The CRISPOR tool (http://crispor.tefor.net/)37 was used to select guide RNA sequences for targeting the YMR262 locus without any off-target (Supplementary Table s4). To create the guide RNA expression plasmid, we used p426-SNR52p-gRNA.CAN1.Y-SUP4t (Addgene reference #4380324) and replaced the 20 bp gRNA CAN1 target sequence by the YMR262 target sequence. First, the backbone of vector p426-SNR52p-gRNA.CAN1.Y-SUP4t was amplified by PCR with primers AL-O-44 and AL-O-45 using the Phusion HF DNA polymerase (New England Biolabs). The backbone was digested with ClaI and KpnI to create compatible ends for cloning. A claI/KpnI fragment was synthetized by PCR using primers AL-O-46 and AL-O-47 and p426-SNR52p-gRNA.CAN1.Y-SUP4t (Addgene # 42803) as a template. Upon cloning between ClaI and KpnI sites, the resulting plasmid (pAL31) contains the 20 bp gRNA genomic target sequence under control of the SNR52 promoter, followed by the tracrRNA sequence and the SUP4 terminator. To construct a Cas9 expression plasmid containing a HIS selection marker, p414-TEF1p-Cas9-CYC1t (Addgene #43802) and pRS41338 were cut with enzymes AhdI and DraIII (New England Biolabs). The backbone of pRS413 containing the CEN/ARS sequence and both AmpR and HIS3 selection markers was gel purified and ligated to the fragment of p414-TEF1p-Cas9-CYC1t containing the human optimized Cas9 gene under the TEF1p promoter (pAL30).

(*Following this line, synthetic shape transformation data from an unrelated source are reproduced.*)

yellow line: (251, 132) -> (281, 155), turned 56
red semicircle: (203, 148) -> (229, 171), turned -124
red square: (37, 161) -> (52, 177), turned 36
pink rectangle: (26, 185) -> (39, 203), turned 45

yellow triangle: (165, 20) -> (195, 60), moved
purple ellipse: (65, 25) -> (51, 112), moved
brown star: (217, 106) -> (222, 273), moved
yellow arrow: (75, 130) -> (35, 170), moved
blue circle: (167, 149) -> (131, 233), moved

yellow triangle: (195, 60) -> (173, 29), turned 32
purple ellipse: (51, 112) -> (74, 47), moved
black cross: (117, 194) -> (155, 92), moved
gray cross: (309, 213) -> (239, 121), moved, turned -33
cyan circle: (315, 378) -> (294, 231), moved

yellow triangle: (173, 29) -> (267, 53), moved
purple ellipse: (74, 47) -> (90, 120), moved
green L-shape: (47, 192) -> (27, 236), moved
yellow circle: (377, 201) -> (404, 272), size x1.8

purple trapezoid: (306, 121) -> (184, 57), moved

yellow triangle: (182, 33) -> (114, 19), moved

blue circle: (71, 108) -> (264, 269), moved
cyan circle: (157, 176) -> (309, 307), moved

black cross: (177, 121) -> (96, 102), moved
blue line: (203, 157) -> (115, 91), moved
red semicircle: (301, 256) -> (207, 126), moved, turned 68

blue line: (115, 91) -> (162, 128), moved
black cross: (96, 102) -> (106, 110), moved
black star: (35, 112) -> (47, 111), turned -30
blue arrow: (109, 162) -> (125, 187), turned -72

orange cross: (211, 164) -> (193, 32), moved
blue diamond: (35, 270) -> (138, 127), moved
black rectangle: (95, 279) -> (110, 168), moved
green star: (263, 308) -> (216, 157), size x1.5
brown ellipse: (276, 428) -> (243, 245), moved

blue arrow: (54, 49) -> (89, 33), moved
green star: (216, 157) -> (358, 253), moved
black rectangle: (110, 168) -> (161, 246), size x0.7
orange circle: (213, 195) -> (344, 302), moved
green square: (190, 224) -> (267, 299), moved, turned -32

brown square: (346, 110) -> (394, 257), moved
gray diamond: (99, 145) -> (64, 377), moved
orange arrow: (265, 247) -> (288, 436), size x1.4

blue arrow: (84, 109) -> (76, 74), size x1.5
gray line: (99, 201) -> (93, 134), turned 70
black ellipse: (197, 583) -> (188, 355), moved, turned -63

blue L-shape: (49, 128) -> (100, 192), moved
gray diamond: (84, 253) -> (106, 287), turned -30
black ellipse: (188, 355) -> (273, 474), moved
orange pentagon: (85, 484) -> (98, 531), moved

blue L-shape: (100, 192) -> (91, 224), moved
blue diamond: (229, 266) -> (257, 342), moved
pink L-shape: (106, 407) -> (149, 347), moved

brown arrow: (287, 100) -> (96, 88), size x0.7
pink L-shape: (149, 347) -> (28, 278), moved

The correct sequence of the CAS9 gene was verified by Sanger sequencing.

In vivo repeat assembly

Donor DNAs corresponding to left and right genomic/repeats junctions were synthesized by PCR with the Phusion HF DNA polymerase (New England Bioloabs) using primer couples AL-O-24/25–33 and AL-O-43/34–42, with YPH499 genomic DNA as a template. The left junction was designed so that the YMR262 promoter and the beginning of the gene are lost upon recombinational insertion (Fig. 1B). The YPH499-Cas9 strain was created by transforming plasmid pAL30 into YPH499 by the LiAC protocol, to form the ALY0 strain39. In vivo synthesis of tandem DNA repeats at the YMR262 locus was achieved by transformation of yeast spheroplasts prepared according to the procedure established by the Larionov lab40 with little modifications. Briefly, the Cas9-expressing ALY0 strain was grown in SCD-His to an OD600 of 0.6–0.8. 107 spherloplasts were transformed with 1 μg of plasmid pAL31, 100 pmol of each repeat-forming oligonucleotide (AL-O-01 to 23, Supplementary Table s4), and 10 pmol of both donor DNAs. After transformation cells were plated on SCD-His-Ura and incubated 48 to 72 hours at 30 °C to allow growth of surviving clones containing repeat insertions at the site of CRISPR/Cas9 cutting. Growing clones were first reisolated on SCD-His-URA before screening.

Screening of edited clones by Southern blotting and Sanger sequencing

Screening was done by purification of genomic DNA from yeast transformants followed by Southern blotting. Genomic DNAs from twenty clones of each repeat design were digested with BamHI and DraI, which cut at each side of the insertion locus (Fig. 1B). For the Southern blots, we used a 1 kb long P32-radio-labeled probe synthetized by PCR with primers AL-O-50 and 51 (Fig. 1B and Supplementary Table s4) using YPH499 genomic DNA as a template. This probe reveals a band migrating at 3,28 kb from BamHI/DraI-digested YPH499 genomic DNA. If a repeat has been assembled in vivo upon transformation, the size of the band revealed by this probe should be 2.92 kb plus the size of the integrated repeated array. Sanger sequencing of the repeat, including around 100 bp of surrounding genomic DNA, was performed on PCR products using primers listed in Supplementary Table s4 and the Phusion DNA polymerase (New England Biolabs), using genomic DNA from edited clones as a template. Whenever PCR products of multiple sizes were generated during the PCR reaction, the main band was purified before Sanger sequencing. This did not happen systematically however, and most of the PCR reactions yielded products of unique size in our hands. Sanger sequencing was performed by GATC biotech. Sequences are available in Supplementary Figs s1s9.